▶ **What you have to do**
Read the data line by line and say how many lines contain the string "Schlüsselanhänger", giving the number alone.

▶ **Working data**
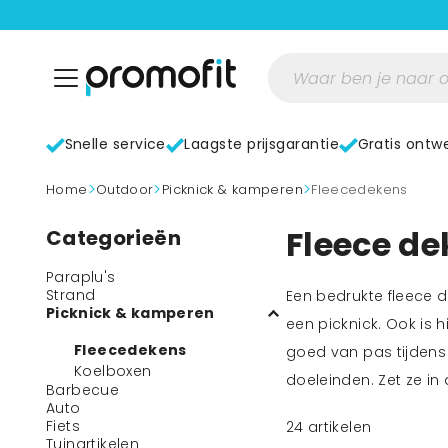
Snelle service
Laagste prijsgarantie
Gratis ontw
>
>
>
home
Outdoor
Picknick & kamperen
Fleecedekens
Fleece de
Categorieën
Paraplu's
Strand
Een bedrukte fleece d
Picknick & kamperen
een picknick. Ook is 
Fleecedekens
goed van pas tijdens 
Koelboxen
doeleinden. Zet ze in
Barbecue
Auto
Fiets
24
artikelen
Tuinartikelen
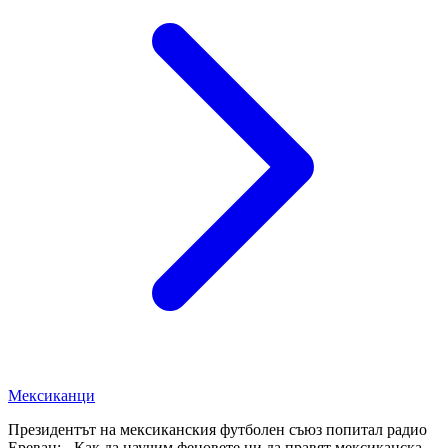
Мексиканци
Президентът на мексиканския футболен съюз попитал радио
Ереван: - Как да научим феновете ни да правят мексиканска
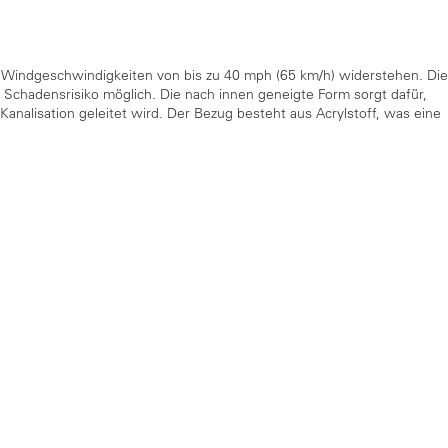
 Windgeschwindigkeiten von bis zu 40 mph (65 km/h) widerstehen. Di
Schadensrisiko möglich. Die nach innen geneigte Form sorgt dafür,
Kanalisation geleitet wird. Der Bezug besteht aus Acrylstoff, was eine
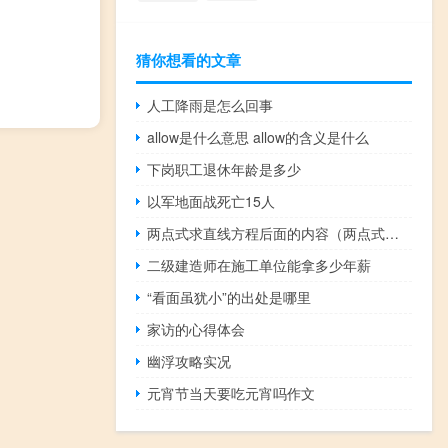
猜你想看的文章
人工降雨是怎么回事
allow是什么意思 allow的含义是什么
下岗职工退休年龄是多少
以军地面战死亡15人
两点式求直线方程后面的内容（两点式求直线方程）
二级建造师在施工单位能拿多少年薪
“看面虽犹小”的出处是哪里
家访的心得体会
幽浮攻略实况
元宵节当天要吃元宵吗作文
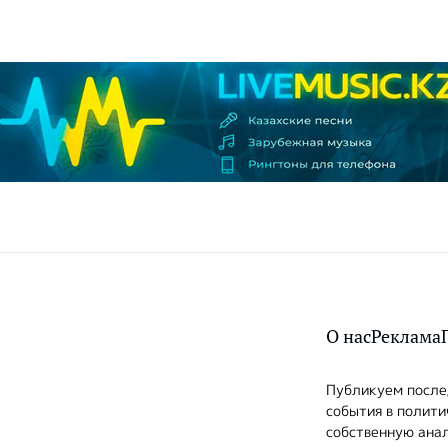
О нас
Реклама
Публикуем послед
события в полити
собственную анал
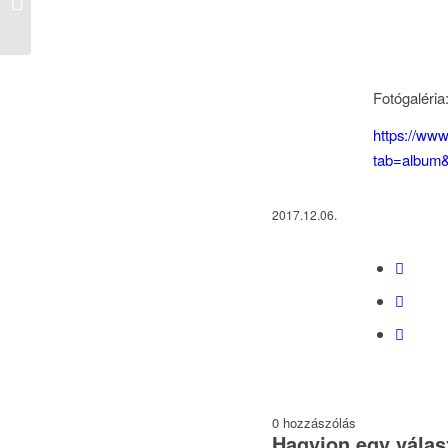
gondoskodásban élő gyermekekért
Fotógaléria
https://ww
tab=album
2017.12.06.
0
hozzászólás
Hagyjon egy válas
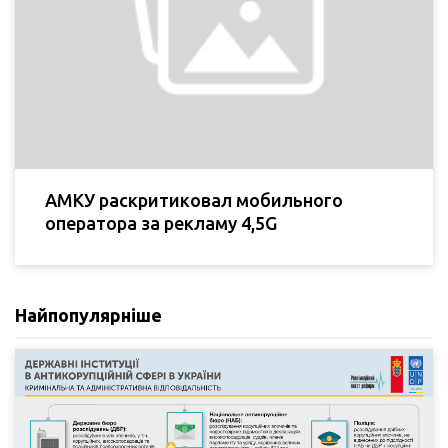
АМКУ раскритиковал мобильного
оператора за рекламу 4,5G
Найпопулярніше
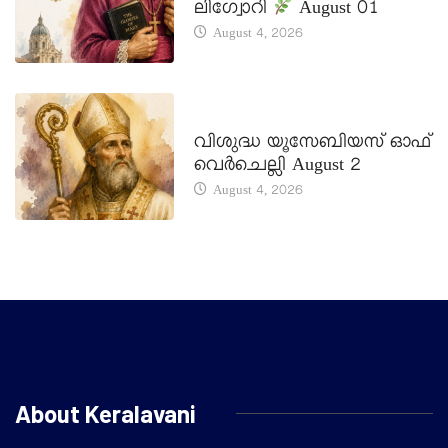
ലിഗ്വോറി
August 01
August 4, 2026
DAILY SAINTS
വിശുദ്ധ യൂസേബിയസ് ഓഫ്
വെർചെല്ലി August 2
August 4, 2026
About Keralavani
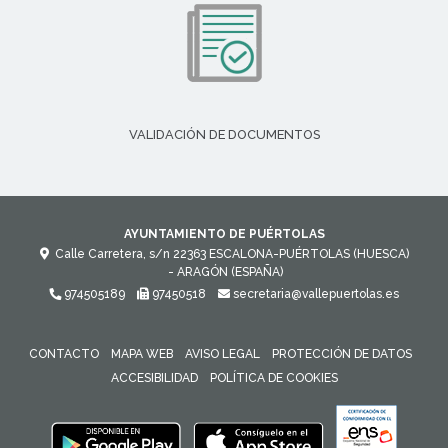
VALIDACIÓN DE DOCUMENTOS
AYUNTAMIENTO DE PUÉRTOLAS
Calle Carretera, s/n
22363
ESCALONA-PUÉRTOLAS (HUESCA)
- ARAGÓN
(ESPAÑA)
974505189
97450518
secretaria@vallepuertolas.es
CONTACTO
MAPA WEB
AVISO LEGAL
PROTECCIÓN DE DATOS
ACCESIBILIDAD
POLÍTICA DE COOKIES
ENLACE 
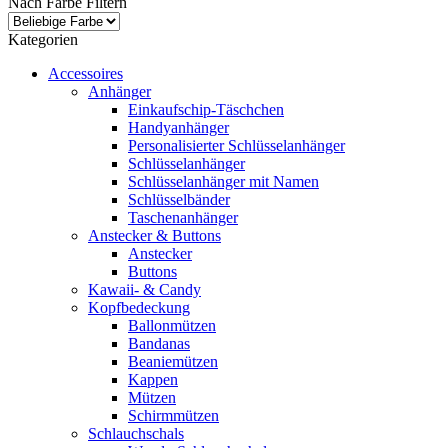
Nach Farbe Filtern
Kategorien
Accessoires
Anhänger
Einkaufschip-Täschchen
Handyanhänger
Personalisierter Schlüsselanhänger
Schlüsselanhänger
Schlüsselanhänger mit Namen
Schlüsselbänder
Taschenanhänger
Anstecker & Buttons
Anstecker
Buttons
Kawaii- & Candy
Kopfbedeckung
Ballonmützen
Bandanas
Beaniemützen
Kappen
Mützen
Schirmmützen
Schlauchschals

▶ **Answer area**
3